The AAO found that the Nebraska Service Center (NSC) erred in the denial of an EB-1 Form I-140 Multinational Executive petition, finding that the beneficiary’s duties were primarily executive in nature.  Matter of R-V, ID#16025 (AAO, May 10, 2016).  The AAO set forth the regulatory (8 CFR §204.5(j)(5) and statutory (8 USC §1101(a)(44)(B)) definitions of executive capacity, which places primary importance on the beneficiary’s “elevated position within a complex organization hierarchy.”  The AAO noted that the statute requires that the beneficiary must have the ability to “direct the management” and “establish the goals and policies” of that organization.  It also stated that implicit in the definition is the requirement that there is a subordinate level of managerial employees for the beneficiary to direct.

In analyzing the evidence, the AAO indicated that the petition had submitted copious materials with details of the executive nature of the beneficiary’s position, including an organizational chart noting the beneficiary’s job duties and the percentage of time he would devote to each and the subordinate employees he would direct and their duties; a flow chart of the foreign entity’s supervisory and professional staff; and copies of work contracts between the petitioner and its clients.  The AAO held that there was sufficient evidence that “the beneficiary oversees the Petitioner’s sales and marketing departments, its market analysis and strategic planning, delivery of services, and its finances and accounting functions.”  It noted that the underlying duties associated with key departments are carried out by both US-based staff and foreign employees.  The AAO concluded that the beneficiary’s job duties are “primarily executive in nature, while the day-to-day operational tasks associated with the Petitioner’s daily functions are performed by other staff within the Petitioner’s multinational organization.  Matter of Chawathe, 25 I&N Dec. 369, 376 (AAO 2010).

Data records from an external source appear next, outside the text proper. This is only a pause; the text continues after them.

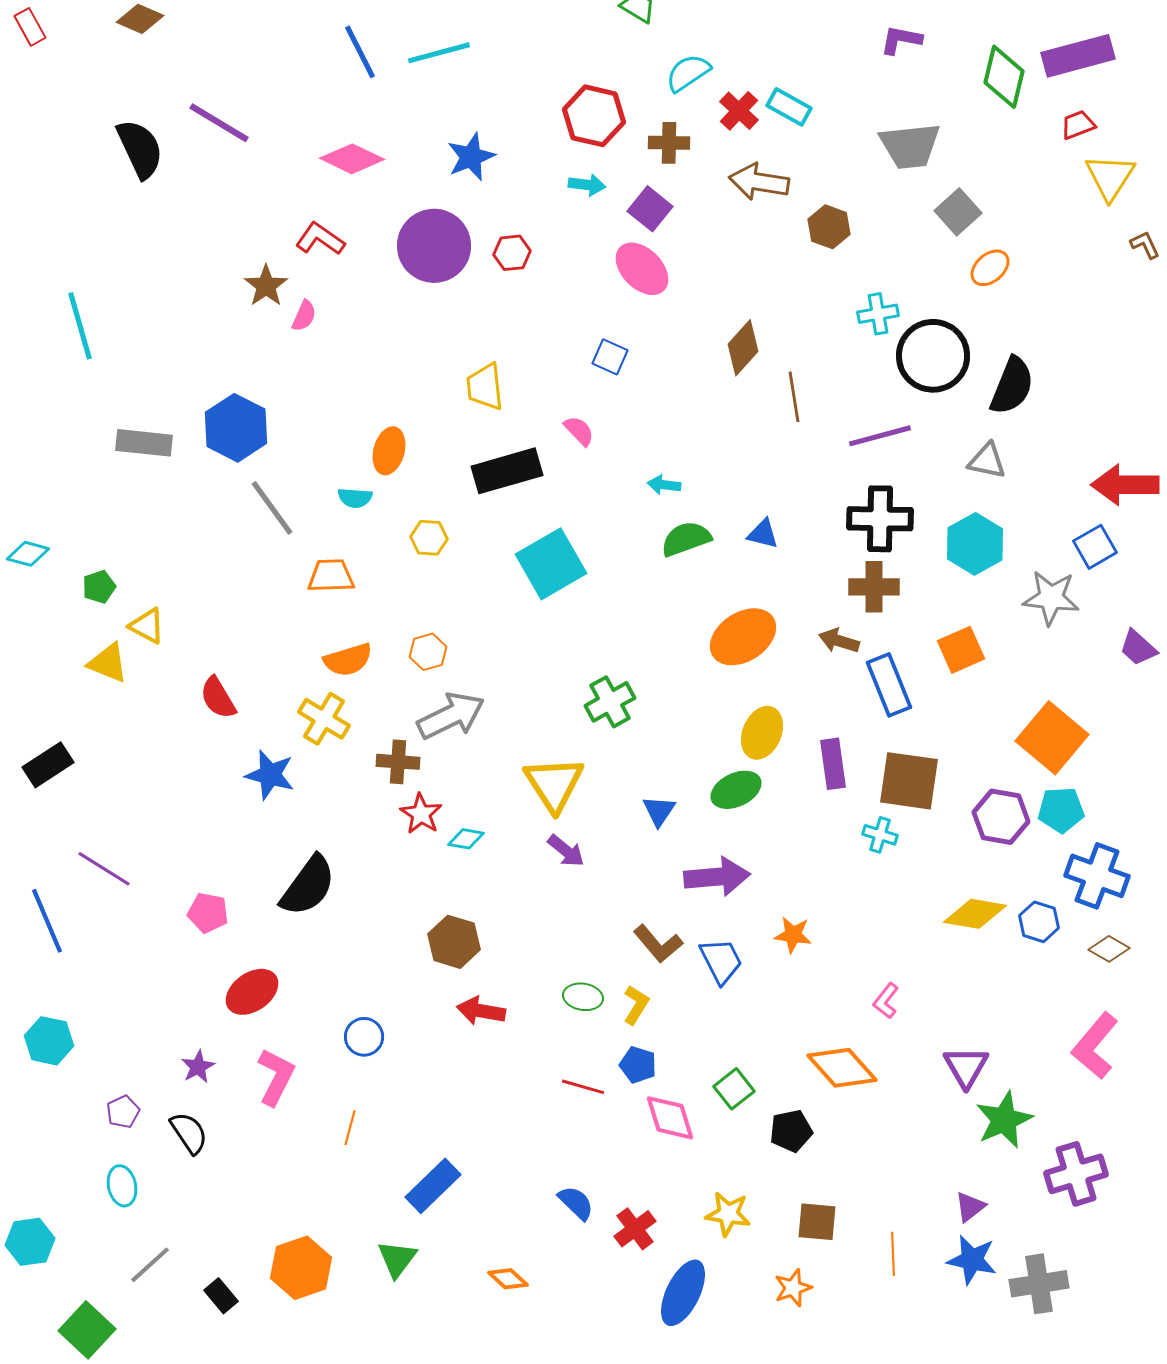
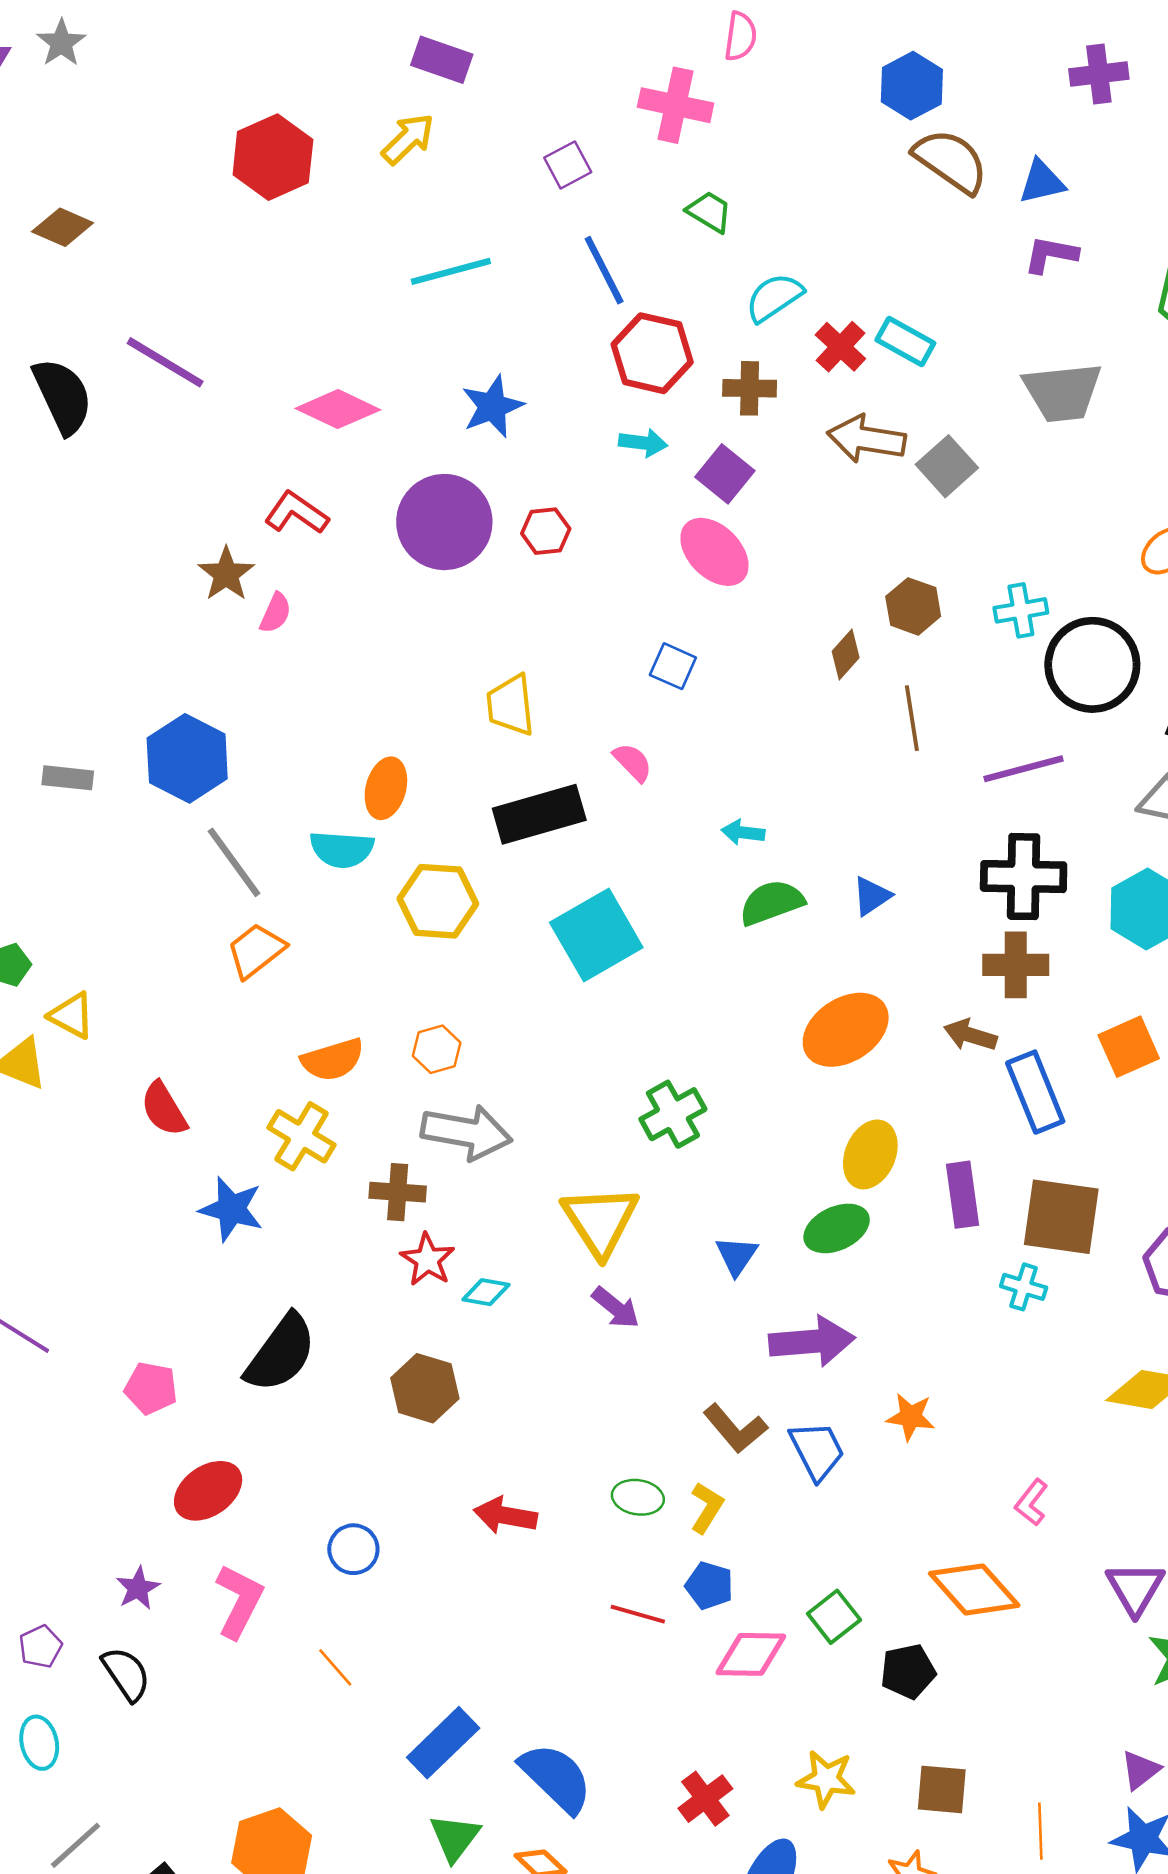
blue line: (360, 52) -> (604, 270), moved
gray square: (958, 212) -> (947, 466), moved
brown hexagon: (829, 227) -> (913, 606), moved
brown diamond: (743, 348) -> (846, 654), size x0.7
gray rectangle: (144, 443) -> (68, 778), size x0.7
cyan semicircle: (355, 498) -> (342, 849), size x1.4
blue triangle: (763, 534) -> (872, 896), turned -48
yellow hexagon: (429, 538) -> (438, 901), size x1.6
orange trapezoid: (331, 576) -> (256, 951), moved, turned -36
gray arrow: (451, 716) -> (466, 1132), turned 36
brown hexagon: (454, 942) -> (425, 1388), moved
pink diamond: (670, 1118) -> (751, 1654), turned -72
orange line: (350, 1128) -> (335, 1667), turned -56
blue semicircle: (576, 1203) -> (556, 1778), moved, size x1.6
green triangle: (397, 1259) -> (455, 1838), moved

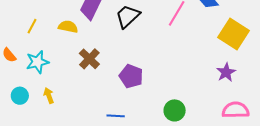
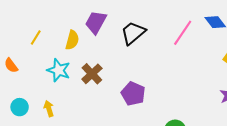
yellow semicircle: (68, 27) -> (72, 40), turned 90
cyan star: (37, 62) -> (59, 70), moved, turned 30

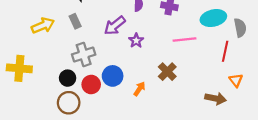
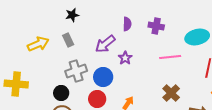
brown cross: (167, 72) -> (171, 93), moved
blue circle: (113, 76) -> (103, 77), moved
red circle: (91, 84) -> (97, 99), moved

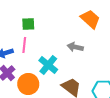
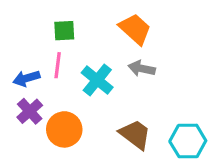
orange trapezoid: (90, 19) -> (135, 29), moved
cyan cross: (48, 65) -> (97, 80), moved

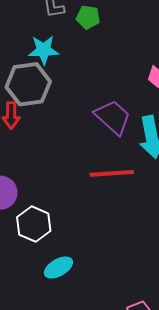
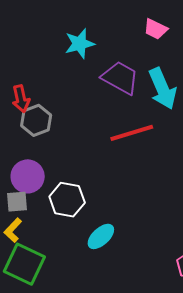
cyan star: (44, 50) -> (80, 44), moved
gray hexagon: (28, 84) -> (36, 120), moved, size x0.7

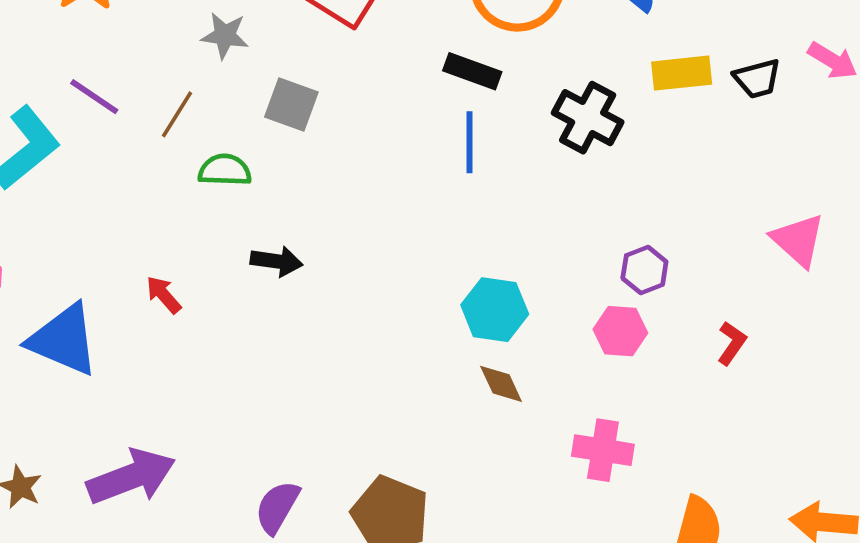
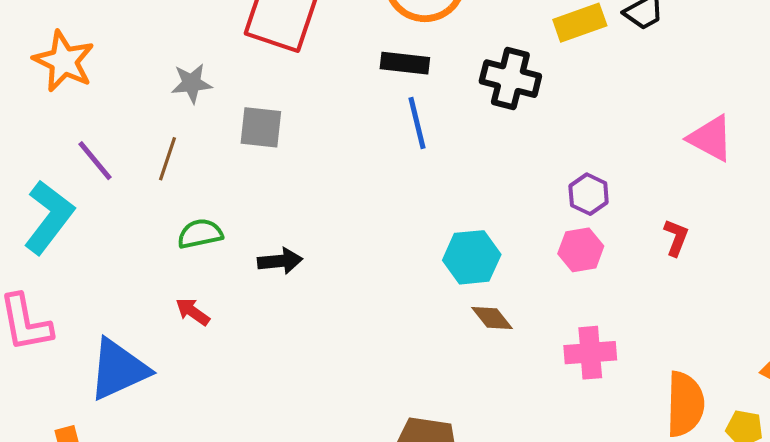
purple line: (94, 97) -> (95, 161), turned 30
green semicircle: (225, 170) -> (200, 234), moved
blue triangle: (64, 340) -> (118, 369), turned -34

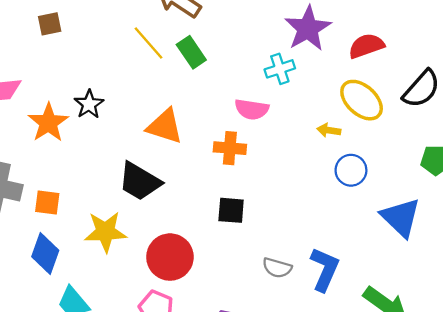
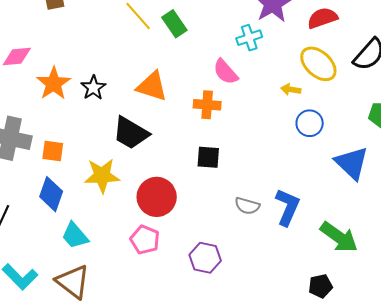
black star: (89, 104) -> (93, 88), moved
pink semicircle: (252, 109) -> (226, 72), turned 40

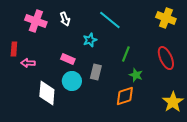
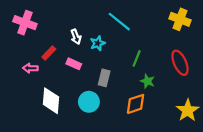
white arrow: (65, 19) -> (76, 37), moved
pink cross: (36, 21) -> (25, 23), moved
red rectangle: (14, 49) -> (49, 53), moved, turned 40
cyan circle: (72, 81) -> (89, 102), moved

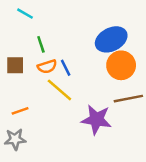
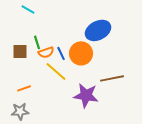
green line: (41, 44) -> (37, 42), moved
orange circle: (121, 65) -> (81, 53), moved

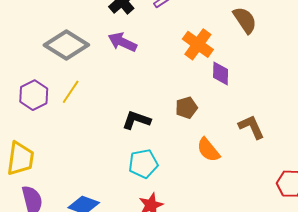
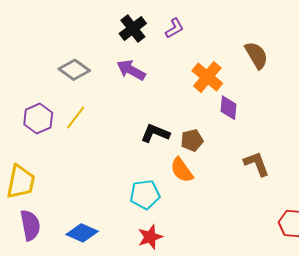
gray diamond: (66, 45) -> (74, 70), size x0.7
black L-shape: (136, 120) -> (155, 133), moved
orange semicircle: (208, 150) -> (182, 170), moved

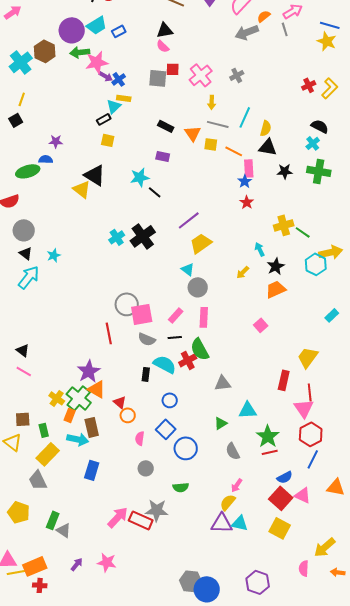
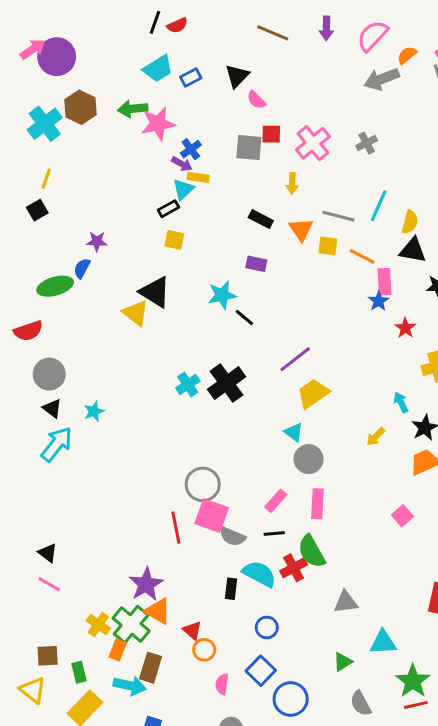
purple circle: (72, 30) -> (57, 57), moved
black triangle: (165, 30) -> (237, 76), moved, turned -36
purple arrow: (106, 76) -> (182, 164), moved
yellow arrow: (212, 102) -> (292, 183), moved
blue semicircle: (46, 159) -> (82, 268), turned -64
red star: (247, 202) -> (405, 328), moved
pink square: (142, 314) -> (212, 516), moved, turned 30
brown rectangle: (92, 427) -> (151, 668), turned 30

There are two key points supported by this decision.  The first is that the executive duties must only be primarily executive in nature, not wholly executive.  Such an interpretation allows for the multinational executive beneficiary of an EB-1C I-140 petition to conduct some of the actual job duties, not merely direct or oversee them.  Also, this decision acknowledges that the supervision and direction of foreign staff may be taken into account in determining if the organization is sufficiently complex and if the beneficiary will be relieved of conducting most of the actual job duties.